Veneer Magazine from August 28, 2007 | Blog | Archives

Deeper Grifting: Peter Coffin

Claire L. Evans

For a moment I actually thought I might win the Frieze Writer's Prize -- but let's be real.

In presenting a cross-section of 'micronations, sovereign independent states, concept nation states, and secession movements,' Peter Coffin's artist project at Palais de Tokyo, Grow Your Own, not only presents a world in which filial membership is dictated more by taste than circumstance, but also, and perhaps more exuberantly, taps into long-dormant childhood fantasies of turning ones' bedroom into an autonomously governed monarchy, exempt from the social mores of the rest of the house -- not to mention the world around it. As a continuation of the Palais' curatorial emphasis on the worldly, in a broad sense, and of inversion, Grow Your Own succeeds with both: Although it may not turn the world on its head, it certainly tips it over a little bit too far.

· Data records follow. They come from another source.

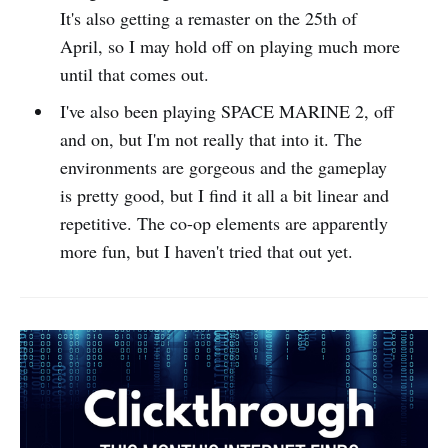
It's also getting a remaster on the 25th of
April, so I may hold off on playing much more
until that comes out.
I've also been playing SPACE MARINE 2, off
and on, but I'm not really that into it. The
environments are gorgeous and the gameplay
is pretty good, but I find it all a bit linear and
repetitive. The co-op elements are apparently
more fun, but I haven't tried that out yet.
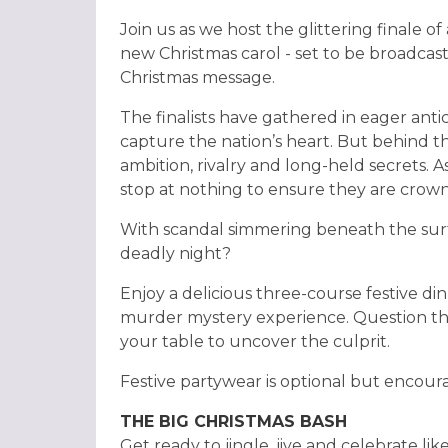
Join us as we host the glittering finale 
new Christmas carol - set to be broadcast 
Christmas message.
The finalists have gathered in eager anti
capture the nation’s heart. But behind the
ambition, rivalry and long-held secrets. As 
stop at nothing to ensure they are cro
With scandal simmering beneath the surf
deadly night?
Enjoy a delicious three-course festive din
murder mystery experience. Question th
your table to uncover the culprit.
Festive partywear is optional but encourage
THE BIG CHRISTMAS BASH
Get ready to jingle, jive and celebrate l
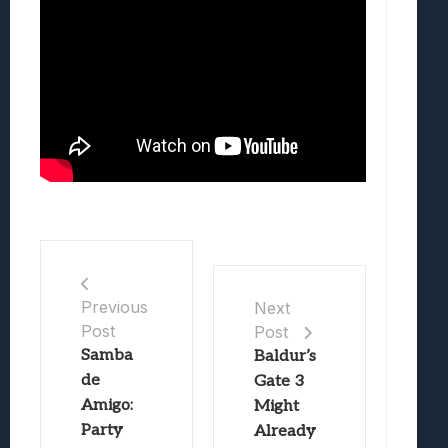
Previous
Next
Post
Post
Samba
Baldur’s
de
Gate 3
Amigo:
Might
Party
Already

The exhibition, an extended version of one installed in 2005 at Andrew Kreps Gallery in New York, We Could Have Invited Everyone, marshals together a microcosmic order of maverick nations, collocating them into a secondary world culture; a smaller, although arguably fuller, world full of dissidents, tax evaders, secessionists, and self-crowned kings and queens. Among the elusive, but burgeoning, constellations of sovereignty represented are the short-lived Conch Republic, John Lennon and Yoko Ono's Nutopia, the Principality of Vikesland, the dominion of British West Florida, the Kingdom of Elgaland-Vargaland (which claims all the borders of the world), and the Principality of Sealand, a quasi-legitimate concrete island off the coast of Suffolk. Some of these happily manoeuvre in the interstices between the great powers, while others, lacking non-psychic territory, seem to be nations-in-waiting. In this anarchic and fictional parallel world, the viewer is thrust into a dynamic relationship with his or her own nationality, becoming in these new terms an alien, the citizen of no principality, and part of a rapidly inconsequential old guard.

The project, as earnest as it is grave, plays on the always-already latent arbitrariness of nationality. After all, what constitutes a country? If the answer is seals, anthems, languages, mottos, coins, and constitutions, then none of Grow Your Own's nation-states should be exempt from the formal definition; practically overwrought with flagpoles and passports, the exhibition seems to regale in the pap of iconography. If, however, sovereignty is something beyond categorization, an essential nationhood mostly based on other countries' perceptions of your own nation, then this project articulates, too, this glaring absence: That ineffable quality that makes a nation such an explicit, and bloodily defendable, notion.

Coffin, who also built a greenhouse-cum-concert-hall in the Palais, forcing musicians to consider what kind of music plants might like, tips his hat to Edwin Strauss, a science-fiction author of dubious repute whose forthright How To Start Your Own Country seems to have been the impetus for more than a handful of these self-populated provinces. Strauss' presence in the otherwise demurely insurrectionary Grow Your Own is about the only thing, surprisingly, which smacks of extremism; Thankfully, his advocacy of basement nukes to garner independence from the state slips by largely unnoticed among the plethora of droll flags and the murmur of looping documentary films.

These countries, however, seem to be more than just dilettante vanity projects; some appear to be products of the culture-as-file shuffle of a distinctly non-museum going class, and it is precisely this, rather than the plant-your-flag ethic of the countries involved, that makes Grow Your Own so recklessly subversive. To a certain extent, now that aesthetics can be entirely reconfigured with a click of the Refresh key, and information is amassed, piled everywhere, rather than sublimated, anyone could have created this installation.

Certainly, the museum context is not necessary to Grow Your Own; all of these countries have websites.